Your task »
Scan the material for the word "about" and return every matching line.

Supplied records section start

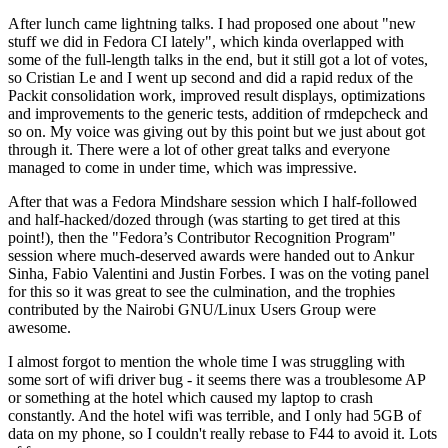
After lunch came lightning talks. I had proposed one about "new
stuff we did in Fedora CI lately", which kinda overlapped with
some of the full-length talks in the end, but it still got a lot of votes,
so Cristian Le and I went up second and did a rapid redux of the
Packit consolidation work, improved result displays, optimizations
and improvements to the generic tests, addition of rmdepcheck and
so on. My voice was giving out by this point but we just about got
through it. There were a lot of other great talks and everyone
managed to come in under time, which was impressive.
After that was a Fedora Mindshare session which I half-followed
and half-hacked/dozed through (was starting to get tired at this
point!), then the "Fedora’s Contributor Recognition Program"
session where much-deserved awards were handed out to Ankur
Sinha, Fabio Valentini and Justin Forbes. I was on the voting panel
for this so it was great to see the culmination, and the trophies
contributed by the Nairobi GNU/Linux Users Group were
awesome.
I almost forgot to mention the whole time I was struggling with
some sort of wifi driver bug - it seems there was a troublesome AP
or something at the hotel which caused my laptop to crash
constantly. And the hotel wifi was terrible, and I only had 5GB of
data on my phone, so I couldn't really rebase to F44 to avoid it. Lots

Supplied records section end

Exercise response »
After lunch came lightning talks. I had proposed one about "new
so on. My voice was giving out by this point but we just about got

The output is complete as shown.